If you open up your Wacom Tablet settings (on the Mac you go Apple menu ▶ System Preferences and then choose the “Wacom Tablet” item) then go to the “Pen” pane and tap “Options …” and you will see a setting called “Handedness” and obviously you want to set it to “Left.”

Other than that, the Wacom Tablet works exactly the same for you as for a right-handed user. The keyboard shortcuts are inconvenient for everyone who uses a pen. That is why most Wacom Tablets have buttons on them. You can program the buttons to the Cut, Copy, Paste keystrokes. That is very common. Another option is to turn on Sticky Keys which enables you to press Command+V by pressing Command and then pressing V. But even so, there will still be times when you want to put down the pen and work the keyboard with both hands. That is why most of the Wacom Tablets come with a little pen holder that you can easily put the pen into and pick it up out of quickly. You won’t necessarily hold the pen 100% of the time as you’re working, same as you don’t hold the mouse 100% of the time.

You shouldn’t have to use a mouse when using a tablet. There is only one mouse cursor, and it is controlled by both the pen and the mouse. You might want to use the scroller on your mouse along with the pen, but in that case, the fact that you have been using a right-handed mouse actually works in your favor because you can have the pen in your left but operate the mouse scroller with your right. But beyond drawing and painting, the pen is actually an awesome mouse. For example, you can do file management tasks in Finder (and I assume, in Windows Explorer) much faster with the pen than with the mouse. You can select menu items in Photoshop or manipulate windows much better with the pen than the mouse. So if you haven’t been doing so, I suggest you just use the pen with your computer 100% of the time and within a few days you may never go back to the mouse. I haven’t used a mouse at all for many, many years. The pen is just so much more accurate and much faster.

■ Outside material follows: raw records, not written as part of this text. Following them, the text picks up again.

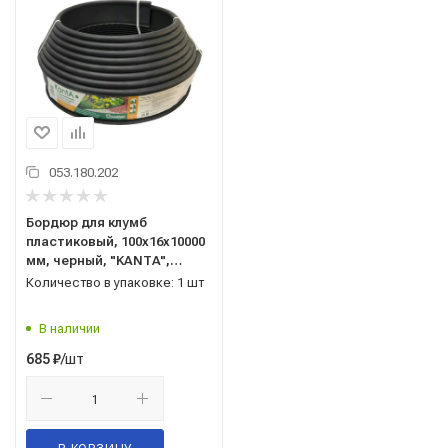
053.180.202
Бордюр для клумб
пластиковый, 100x16x10000
мм, черный, "KANTA",
Standartpark, арт. 82552-Ч
Количество в упаковке: 1 шт
В наличии
/шт
685
₽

Keep in mind that there is an adjustment period where the pen will feel strange to you. It takes a little while to develop the proper hand-eye coordination and muscle memory. But after a short while, the location of common objects you are using like Photoshop tools and system menus will get “into your hands” and it becomes second nature to just reach for them. That is what you are aiming for. But it does take an adjustment period.

Also, keep in mind that even if you are great with pencil-and-paper drawing, that is not what you are doing with a Wacom Tablet. In Photoshop (or another bitmap editor) you are painting. It is more like an airbrush than a pencil. In Illustrator (or another vector drawing app) there is drawing but it is more like calligraphy, and there is also manipulating shapes and nodes with a super-accurate mouse. So again, there is definitely an adjustment period where you will work more slowly and deliberately and it can be frustrating. However, once you get through that adjustment period, you will likely work 5–10x faster than with the mouse, and also do much better work than with a mouse because of the additional control that you have over the tools.